Dataset entries:
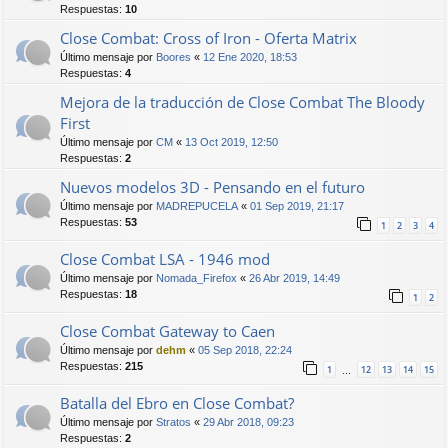
Respuestas:
10
Close Combat: Cross of Iron - Oferta Matrix
Último mensaje por
Boores
«
12 Ene 2020, 18:53
Respuestas:
4
Mejora de la traducción de Close Combat The Bloody
First
Último mensaje por
CM
«
13 Oct 2019, 12:50
Respuestas:
2
Nuevos modelos 3D - Pensando en el futuro
Último mensaje por
MADREPUCELA
«
01 Sep 2019, 21:17
Respuestas:
53
1
2
3
4
Close Combat LSA - 1946 mod
Último mensaje por
Nomada_Firefox
«
26 Abr 2019, 14:49
Respuestas:
18
1
2
Close Combat Gateway to Caen
Último mensaje por
dehm
«
05 Sep 2018, 22:24
Respuestas:
215
1
12
13
14
15
…
Batalla del Ebro en Close Combat?
Último mensaje por
Stratos
«
29 Abr 2018, 09:23
Respuestas:
2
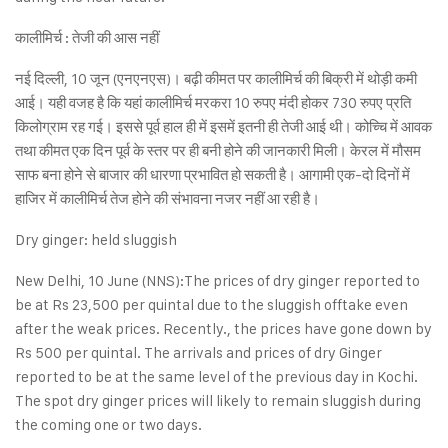
कालीमिर्च : तेजी की आस नहीं
नई दिल्ली, 10 जून (एनएनएस)। बढ़ी कीमत पर कालीमिर्च की बिक्री में थोड़ी कमी
आई। यही वजह है कि यहां कालीमिर्च मरकरा 10 रुपए मंदी होकर 730 रुपए प्रति
किलोग्राम रह गई। इससे पूर्व हाल ही में इसमें इतनी ही तेजी आई थी। कोच्चि में आवक
तथा कीमत एक दिन पूर्व के स्तर पर ही बनी होने की जानकारी मिली। केरल में मौसम
साफ बना होने से बाजार की धारणा प्रभावित हो सकती है। आगामी एक-दो दिनों में
हाजिर में कालीमिर्च तेज होने की संभावना नजर नहीं आ रही है।
Dry ginger: held sluggish
New Delhi, 10 June (NNS):The prices of dry ginger reported to
be at Rs 23,500 per quintal due to the sluggish offtake even
after the weak prices. Recently., the prices have gone down by
Rs 500 per quintal. The arrivals and prices of dry Ginger
reported to be at the same level of the previous day in Kochi.
The spot dry ginger prices will likely to remain sluggish during
the coming one or two days.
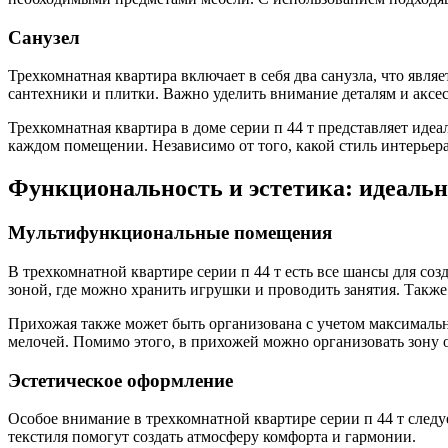
Санузел
Трехкомнатная квартира включает в себя два санузла, что яв
сантехники и плитки. Важно уделить внимание деталям и аксе
Трехкомнатная квартира в доме серии п 44 т представляет иде
каждом помещении. Независимо от того, какой стиль интерьера
Функциональность и эстетика: идеальн
Мультифункциональные помещения
В трехкомнатной квартире серии п 44 т есть все шансы для со
зоной, где можно хранить игрушки и проводить занятия. Также 
Прихожая также может быть организована с учетом максималь
мелочей. Помимо этого, в прихожей можно организовать зону о
Эстетическое оформление
Особое внимание в трехкомнатной квартире серии п 44 т сле
текстиля помогут создать атмосферу комфорта и гармонии.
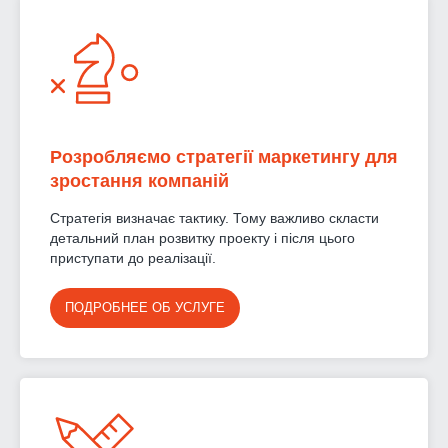
Розробляємо стратегії маркетингу для
зростання компаній
Стратегія визначає тактику. Тому важливо скласти
детальний план розвитку проекту і після цього
приступати до реалізації.
ПОДРОБНЕЕ ОБ УСЛУГЕ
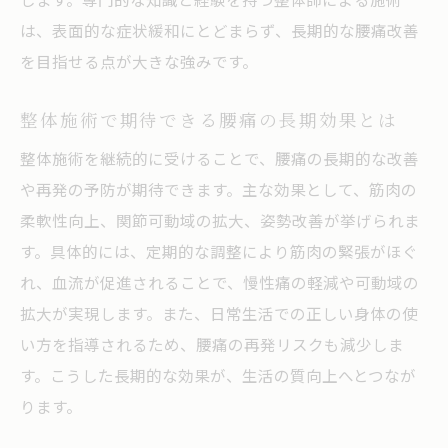
は、表面的な症状緩和にとどまらず、長期的な腰痛改善
地域密着型整体院のメリットとその魅力
を目指せる点が大きな強みです。
整体予約時に知っておきたいチェック項目
整体と整骨院の違いで迷う方へのヒント
整体施術で期待できる腰痛の長期効果とは
整体と整骨院の施術特徴を分かりやすく解
整体施術を継続的に受けることで、腰痛の長期的な改善
説
や再発の予防が期待できます。主な効果として、筋肉の
腰痛改善に適した整体と整骨院の選び方
柔軟性向上、関節可動域の拡大、姿勢改善が挙げられま
整体・整骨院の違いが腰痛対策に与える影
す。具体的には、定期的な調整により筋肉の緊張がほぐ
響
れ、血流が促進されることで、慢性痛の軽減や可動域の
整体と整骨院の資格・施術内容を比較する
拡大が実現します。また、日常生活での正しい身体の使
腰痛改善に迷った時の整体活用ポイント
い方を指導されるため、腰痛の再発リスクも減少しま
金沢市で整体と整骨院を選ぶ際の注意点
す。こうした長期的な効果が、生活の質向上へとつなが
ります。
信頼できる整体院を見極めるコツを紹介
信頼される整体院の特徴と選定基準を解説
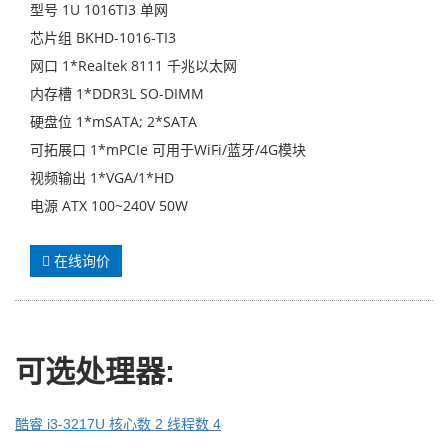
型号 1U 1016TI3 单网
芯片组 BKHD-1016-TI3
网口 1*Realtek 8111 千兆以太网
内存槽 1*DDR3L SO-DIMM
硬盘位 1*mSATA; 2*SATA
可拓展口 1*mPCIe 可用于WiFi/蓝牙/4G模块
视频输出 1*VGA/1*HD
电源 ATX 100~240V 50W
在线询价
可选处理器
:
酷睿 i3-3217U 核心数 2 线程数 4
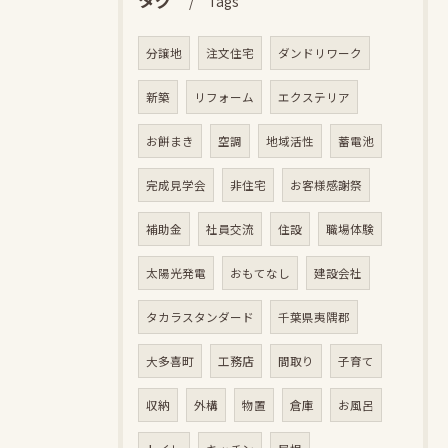
Tags
分譲地
注文住宅
ダンドリワーク
新築
リフォーム
エクステリア
お餅まき
空調
地域活性
蓄電池
完成見学会
非住宅
お客様感謝祭
補助金
社員交流
住設
職場体験
太陽光発電
おもてなし
建設会社
タカラスタンダード
千葉県夷隅郡
大多喜町
工務店
間取り
子育て
収納
外構
物置
倉庫
お風呂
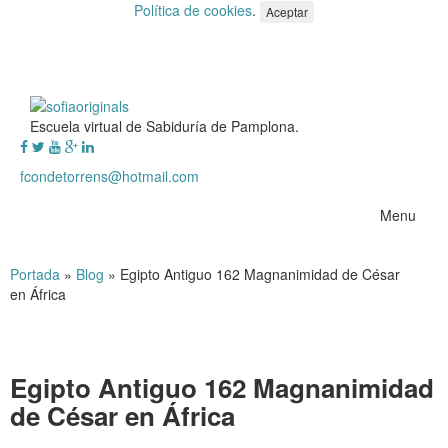
Política de cookies
.
Aceptar
Escuela virtual de Sabiduría de Pamplona.
fcondetorrens@hotmail.com
Menu
Portada
»
Blog
»
Egipto Antiguo 162 Magnanimidad de César
en África
Egipto Antiguo 162 Magnanimidad
de César en África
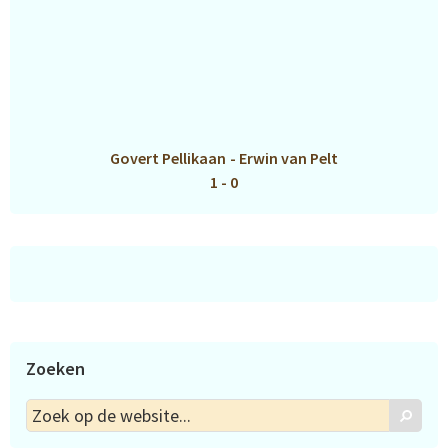
Govert Pellikaan
-
Erwin van Pelt
1 - 0
Zoeken
Zoek
Zoek
op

The task:
Every record above must reappear exactly in the answer, minus its pictures.

Written reply:
Respuestas:
10
Close Combat: Cross of Iron - Oferta Matrix
Último mensaje por
Boores
«
12 Ene 2020, 18:53
Respuestas:
4
Mejora de la traducción de Close Combat The Bloody
First
Último mensaje por
CM
«
13 Oct 2019, 12:50
Respuestas:
2
Nuevos modelos 3D - Pensando en el futuro
Último mensaje por
MADREPUCELA
«
01 Sep 2019, 21:17
Respuestas:
53
1
2
3
4
Close Combat LSA - 1946 mod
Último mensaje por
Nomada_Firefox
«
26 Abr 2019, 14:49
Respuestas:
18
1
2
Close Combat Gateway to Caen
Último mensaje por
dehm
«
05 Sep 2018, 22:24
Respuestas:
215
1
12
13
14
15
…
Batalla del Ebro en Close Combat?
Último mensaje por
Stratos
«
29 Abr 2018, 09:23
Respuestas:
2
कालीमिर्च : तेजी की आस नहीं
नई दिल्ली, 10 जून (एनएनएस)। बढ़ी कीमत पर कालीमिर्च की बिक्री में थोड़ी कमी
आई। यही वजह है कि यहां कालीमिर्च मरकरा 10 रुपए मंदी होकर 730 रुपए प्रति
किलोग्राम रह गई। इससे पूर्व हाल ही में इसमें इतनी ही तेजी आई थी। कोच्चि में आवक
तथा कीमत एक दिन पूर्व के स्तर पर ही बनी होने की जानकारी मिली। केरल में मौसम
साफ बना होने से बाजार की धारणा प्रभावित हो सकती है। आगामी एक-दो दिनों में
हाजिर में कालीमिर्च तेज होने की संभावना नजर नहीं आ रही है।
Dry ginger: held sluggish
New Delhi, 10 June (NNS):The prices of dry ginger reported to
be at Rs 23,500 per quintal due to the sluggish offtake even
after the weak prices. Recently., the prices have gone down by
Rs 500 per quintal. The arrivals and prices of dry Ginger
reported to be at the same level of the previous day in Kochi.
The spot dry ginger prices will likely to remain sluggish during
the coming one or two days.
Санузел
Трехкомнатная квартира включает в себя два санузла, что яв
сантехники и плитки. Важно уделить внимание деталям и аксе
Трехкомнатная квартира в доме серии п 44 т представляет иде
каждом помещении. Независимо от того, какой стиль интерьера
Функциональность и эстетика: идеальн
Мультифункциональные помещения
В трехкомнатной квартире серии п 44 т есть все шансы для со
зоной, где можно хранить игрушки и проводить занятия. Также 
Прихожая также может быть организована с учетом максималь
мелочей. Помимо этого, в прихожей можно организовать зону о
Эстетическое оформление
Особое внимание в трехкомнатной квартире серии п 44 т сле
текстиля помогут создать атмосферу комфорта и гармонии.
Розробляємо стратегії маркетингу для
зростання компаній
Стратегія визначає тактику. Тому важливо скласти
детальний план розвитку проекту і після цього
приступати до реалізації.
ПОДРОБНЕЕ ОБ УСЛУГЕ
は、表面的な症状緩和にとどまらず、長期的な腰痛改善
地域密着型整体院のメリットとその魅力
を目指せる点が大きな強みです。
整体予約時に知っておきたいチェック項目
整体と整骨院の違いで迷う方へのヒント
整体施術で期待できる腰痛の長期効果とは
整体と整骨院の施術特徴を分かりやすく解
整体施術を継続的に受けることで、腰痛の長期的な改善
説
や再発の予防が期待できます。主な効果として、筋肉の
腰痛改善に適した整体と整骨院の選び方
柔軟性向上、関節可動域の拡大、姿勢改善が挙げられま
整体・整骨院の違いが腰痛対策に与える影
す。具体的には、定期的な調整により筋肉の緊張がほぐ
響
れ、血流が促進されることで、慢性痛の軽減や可動域の
整体と整骨院の資格・施術内容を比較する
拡大が実現します。また、日常生活での正しい身体の使
腰痛改善に迷った時の整体活用ポイント
い方を指導されるため、腰痛の再発リスクも減少しま
金沢市で整体と整骨院を選ぶ際の注意点
す。こうした長期的な効果が、生活の質向上へとつなが
ります。
信頼できる整体院を見極めるコツを紹介
信頼される整体院の特徴と選定基準を解説
型号 1U 1016TI3 单网
芯片组 BKHD-1016-TI3
网口 1*Realtek 8111 千兆以太网
内存槽 1*DDR3L SO-DIMM
硬盘位 1*mSATA; 2*SATA
可拓展口 1*mPCIe 可用于WiFi/蓝牙/4G模块
视频输出 1*VGA/1*HD
电源 ATX 100~240V 50W
在线询价
可选处理器
:
酷睿 i3-3217U 核心数 2 线程数 4
Tags
分譲地
注文住宅
ダンドリワーク
新築
リフォーム
エクステリア
お餅まき
空調
地域活性
蓄電池
完成見学会
非住宅
お客様感謝祭
補助金
社員交流
住設
職場体験
太陽光発電
おもてなし
建設会社
タカラスタンダード
千葉県夷隅郡
大多喜町
工務店
間取り
子育て
収納
外構
物置
倉庫
お風呂
Política de cookies
.
Aceptar
Escuela virtual de Sabiduría de Pamplona.
fcondetorrens@hotmail.com
Menu
Portada
»
Blog
»
Egipto Antiguo 162 Magnanimidad de César
en África
Egipto Antiguo 162 Magnanimidad
de César en África
Govert Pellikaan
-
Erwin van Pelt
1 - 0
Zoeken
Zoek
Zoek
op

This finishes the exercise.